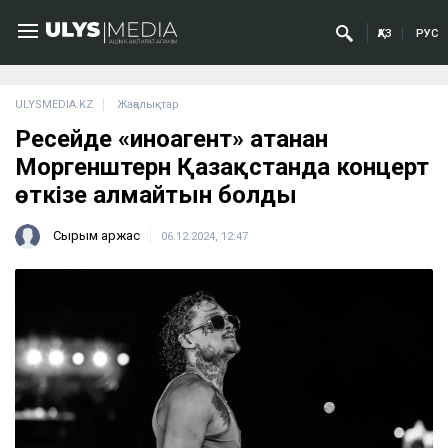
ҚАЗ
РУС
ULYSMEDIA.KZ
Жаңалықтар
Ресейде «иноагент» атанған
Моргенштерн Қазақстанда концерт
өткізе алмайтын болды
Сырым Қаржас
06.12.2024, 12:47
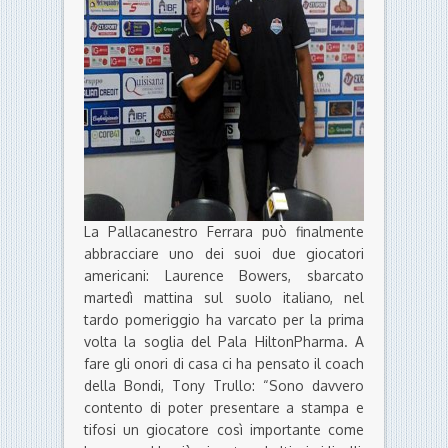
La Pallacanestro Ferrara può finalmente
abbracciare uno dei suoi due giocatori
americani: Laurence Bowers, sbarcato
martedì mattina sul suolo italiano, nel
tardo pomeriggio ha varcato per la prima
volta la soglia del Pala HiltonPharma. A
fare gli onori di casa ci ha pensato il coach
della Bondi, Tony Trullo: “Sono davvero
contento di poter presentare a stampa e
tifosi un giocatore così importante come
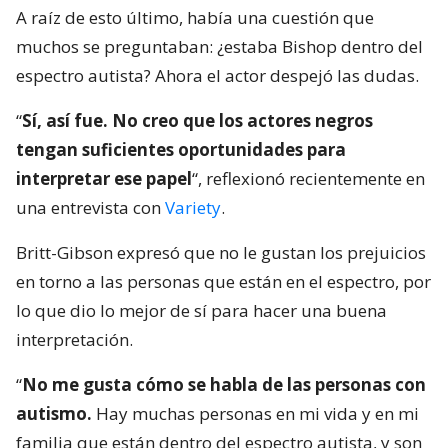
A raíz de esto último, había una cuestión que
muchos se preguntaban: ¿estaba Bishop dentro del
espectro autista? Ahora el actor despejó las dudas.
“
Sí, así fue. No creo que los actores negros
tengan suficientes oportunidades para
interpretar ese papel
“, reflexionó recientemente en
una entrevista con
Variety
.
Britt-Gibson expresó que no le gustan los prejuicios
en torno a las personas que están en el espectro, por
lo que dio lo mejor de sí para hacer una buena
interpretación.
“
No me gusta cómo se habla de las personas con
autismo.
Hay muchas personas en mi vida y en mi
familia que están dentro del espectro autista, y son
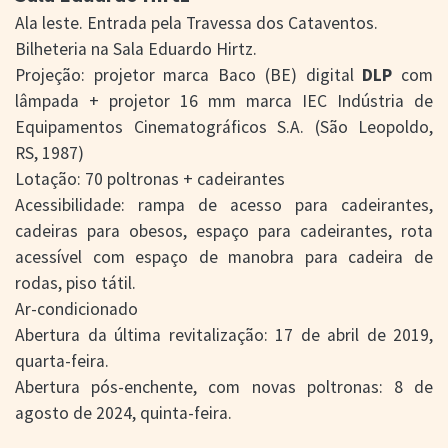
Ala leste. Entrada pela Travessa dos Cataventos.
Bilheteria na Sala Eduardo Hirtz.
Projeção: projetor marca Baco (BE) digital
DLP
com
lâmpada + projetor 16 mm marca IEC Indústria de
Equipamentos Cinematográficos S.A. (São Leopoldo,
RS, 1987)
Lotação: 70 poltronas + cadeirantes
Acessibilidade: rampa de acesso para cadeirantes,
cadeiras para obesos, espaço para cadeirantes, rota
acessível com espaço de manobra para cadeira de
rodas, piso tátil.
Ar-condicionado
Abertura da última revitalização: 17 de abril de 2019,
quarta-feira.
Abertura pós-enchente, com novas poltronas: 8 de
agosto de 2024, quinta-feira.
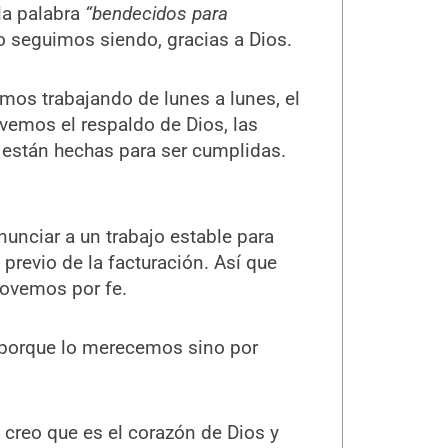
la palabra
“bendecidos para
o seguimos siendo, gracias a Dios.
os trabajando de lunes a lunes, el
 vemos el respaldo de Dios, las
están hechas para ser cumplidas.
nunciar a un trabajo estable para
revio de la facturación. Así que
ovemos por fe.
 porque lo merecemos sino por
: creo que es el corazón de Dios y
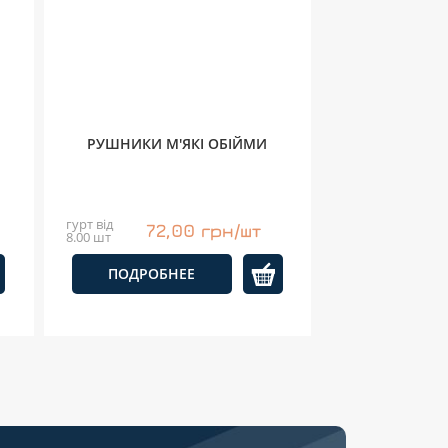
РУШНИКИ М'ЯКІ ОБІЙМИ
гурт від
72,00 грн/шт
8.00 шт
ПОДРОБНЕЕ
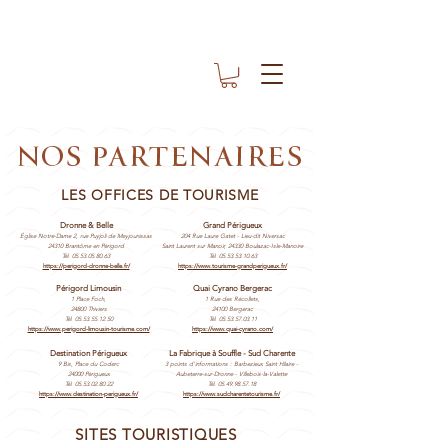
NOS PARTENAIRES
LES OFFICES DE TOURISME
Dronne & Belle
Grand Périgueux
Église Notre-Dame 2, rue Puyjoli de Meyjounissas
204 Rue Laure Gatet - Lieu-dit Niversac
24310 Brantôme en Périgord
Saint Laurent sur Manoir, 24330 Boulazac-Isle-Manoire
Tél. 05.53.05.80.63
Tél. 05.53.53.10.63
https://perigord-dronne-belle.fr/
https://www.tourisme-grandperigueux.fr/
Périgord Limousin
Quai Cyrano Bergerac
1 Place Foch,
1 Rue des Récollets,
24800 Thiviers
24100 Bergerac
Tél.
05.53.55.12.50
Tél.
05.53.57.03.11
https://www.perigord-lim
ousin-tourisme.com/
https://www.quai-cyrano.com/
Destination Périgueux
La Fabrique à Souffle - Sud Charente
9 Bis, Place du Coderc
3 points d'informations : Barbezieux Saint Hilaire -
24000 Périgueux
Aubeterre-sur-Dronne - Villebois-la-Valette
Tél. 05.53.02.80.22
Tél.
05.49.98.57.18
https://www.destination-perigueux.fr/
https://www.sudcharentetourisme.fr/
SITES TOURISTIQUES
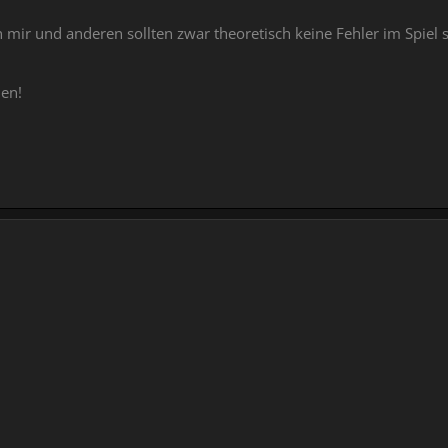
ir und anderen sollten zwar theoretisch keine Fehler im Spiel sei
len!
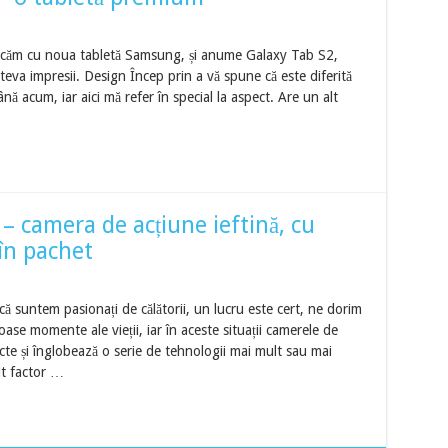
 jucăm cu noua tabletă Samsung, și anume Galaxy Tab S2,
teva impresii. Design Încep prin a vă spune că este diferită
ă acum, iar aici mă refer în special la aspect. Are un alt
 camera de acțiune ieftină, cu
 în pachet
 că suntem pasionați de călătorii, un lucru este cert, ne dorim
oase momente ale vieții, iar în aceste situații camerele de
te și înglobează o serie de tehnologii mai mult sau mai
lt factor …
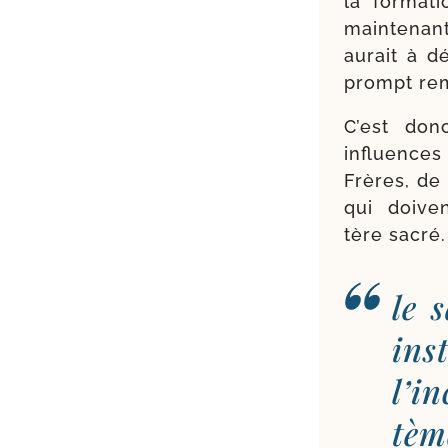
la for­ma­
mainte­nan
aurait à dé
prompt re
C’est donc
influence
Frères, de 
qui doiven
tère sacré.
le 
ins
l’i
tèm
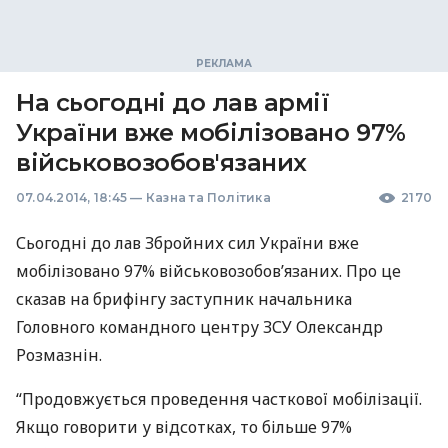
На сьогодні до лав армії
України вже мобілізовано 97%
військовозобов'язаних
07.04.2014, 18:45
—
Казна та Політика
2170
Сьогодні до лав Збройних сил України вже
мобілізовано 97% військовозобов’язаних. Про це
сказав на брифінгу заступник начальника
Головного командного центру
ЗСУ
Олександр
Розмазнін.
“Продовжується проведення часткової мобілізації.
Якщо говорити у відсотках, то більше 97%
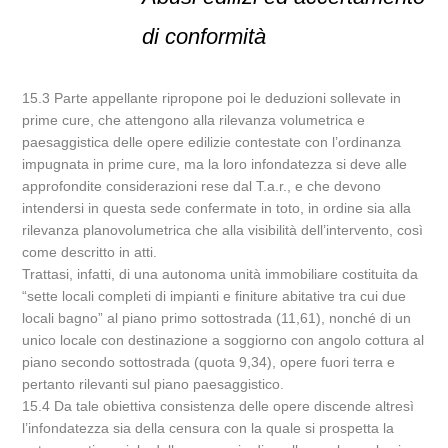
di conformità
15.3 Parte appellante ripropone poi le deduzioni sollevate in
prime cure, che attengono alla rilevanza volumetrica e
paesaggistica delle opere edilizie contestate con l’ordinanza
impugnata in prime cure, ma la loro infondatezza si deve alle
approfondite considerazioni rese dal T.a.r., e che devono
intendersi in questa sede confermate in toto, in ordine sia alla
rilevanza planovolumetrica che alla visibilità dell’intervento, così
come descritto in atti.
Trattasi, infatti, di una autonoma unità immobiliare costituita da
“sette locali completi di impianti e finiture abitative tra cui due
locali bagno” al piano primo sottostrada (11,61), nonché di un
unico locale con destinazione a soggiorno con angolo cottura al
piano secondo sottostrada (quota 9,34), opere fuori terra e
pertanto rilevanti sul piano paesaggistico.
15.4 Da tale obiettiva consistenza delle opere discende altresì
l’infondatezza sia della censura con la quale si prospetta la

+---+

* **Task goal**
Search the material above for the word "così", then copy each line that holds it.

* **Reply**
tifosi un giocatore così importante come
rilevanza planovolumetrica che alla visibilità dell’intervento, così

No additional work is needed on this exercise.